Within cities, the contrast is even more extreme. In Amsterdam, residents of the De Omval neighborhood spend 1.5% of their income on energy, while those living around the Slotervaart Medical Center spend 13.5%, for example. And it is almost always the less well-off neighborhoods that spend more on energy bills.
“The lowest incomes often have the highest energy expenditures, yet they are the least able to invest in sustainability. This growing group will soon be unable to keep up with the energy transition,” Becker said.
According to Essent, over 40 percent of Dutch households won’t be able to afford investing in sustainability by 2035. And households that don’t make their homes more sustainable will end up with even higher energy bills, partly due to rising gas prices and taxes, widening the energy gap even further.

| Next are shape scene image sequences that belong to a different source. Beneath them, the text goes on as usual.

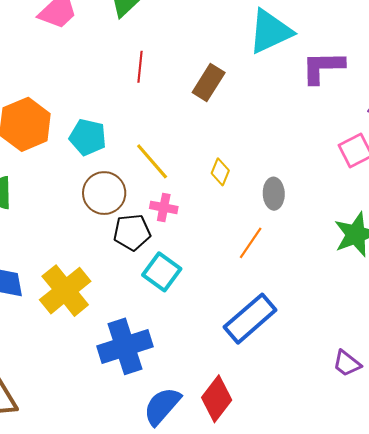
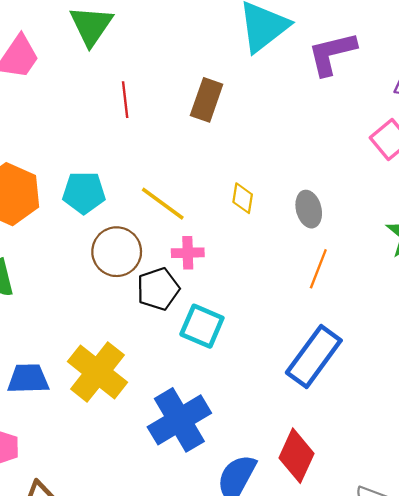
orange line: (251, 243) -> (318, 269), moved

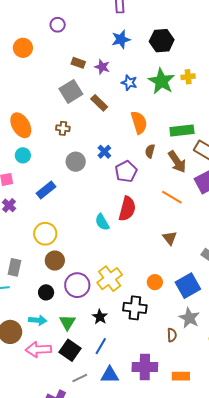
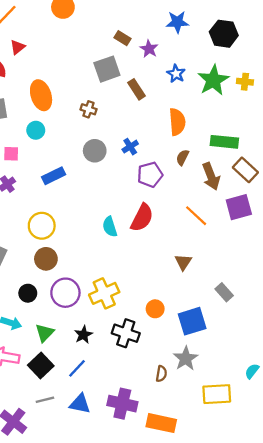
orange rectangle: (181, 376) -> (161, 423), size x1.4

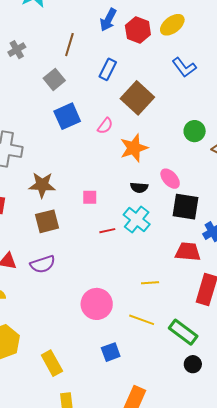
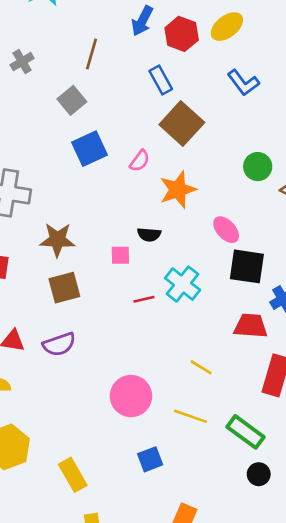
blue rectangle: (108, 69) -> (161, 80), moved, turned -55
black semicircle: (139, 187) -> (149, 235), moved
yellow line: (150, 283) -> (201, 367), turned 36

Essent made several suggestions for tackling this inequality. First, make it easier for people to find subsidies to make their homes more sustainable by distributing all of them through a single point of contact. According to Essent, many low-income households currently don’t know how to find these subsidies or avoid them because they often have to advance money themselves. The company therefore also suggested a 90 percent subsidy for people with the lowest incomes, with no advance payment.
The government also needs to step up for tenants who are caught between high energy costs and landlords refusing to invest. “Private tenants currently have the right to propose sustainability improvements, but landlords can almost always reject them. This should become an enforceable right,” Essent said.
Finally, Essent suggested turning the current temporary emergency fund for energy bills into a permanent energy fund. The current fund provides a safety net for acute payment problems, but does not solve them permanently. “A permanent national energy fund should link emergency aid to structural home sustainability improvements.”